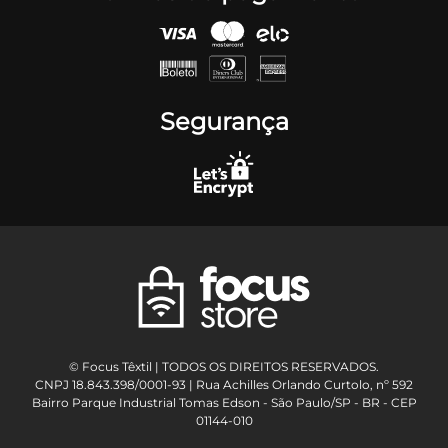
Segurança
© Focus Têxtil | TODOS OS DIREITOS RESERVADOS.
CNPJ 18.843.398/0001-93 | Rua Achilles Orlando Curtolo, nº 592
Bairro Parque Industrial Tomas Edson - São Paulo/SP - BR - CEP
01144-010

******************************

Return exactly what appears in the records from the line with "Bairro Parque Industrial" through the final line, and nothing else.

◆ Response for this exercise ◆
Bairro Parque Industrial Tomas Edson - São Paulo/SP - BR - CEP
01144-010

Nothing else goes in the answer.